No pictures belong in the copy. Restate the rest of the data exactly.

(Stored data entries)
Start of Block
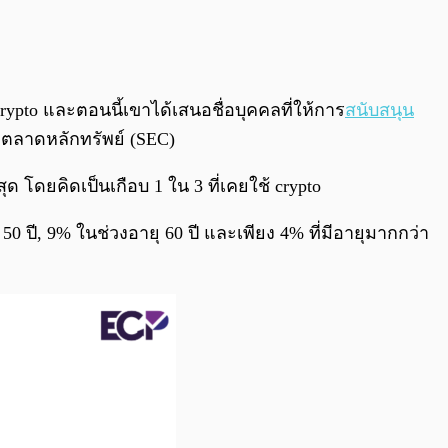
pto และตอนนี้เขาได้เสนอชื่อบุคคลที่ให้การ
สนับสนุน
ตลาดหลักทรัพย์ (SEC)
ุด โดยคิดเป็นเกือบ 1 ใน 3 ที่เคยใช้ crypto
50 ปี, 9% ในช่วงอายุ 60 ปี และเพียง 4% ที่มีอายุมากกว่า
End of Block
**Output of the task**
pto และตอนนี้เขาได้เสนอชื่อบุคคลที่ให้การ
สนับสนุน
ตลาดหลักทรัพย์ (SEC)
ุด โดยคิดเป็นเกือบ 1 ใน 3 ที่เคยใช้ crypto
50 ปี, 9% ในช่วงอายุ 60 ปี และเพียง 4% ที่มีอายุมากกว่า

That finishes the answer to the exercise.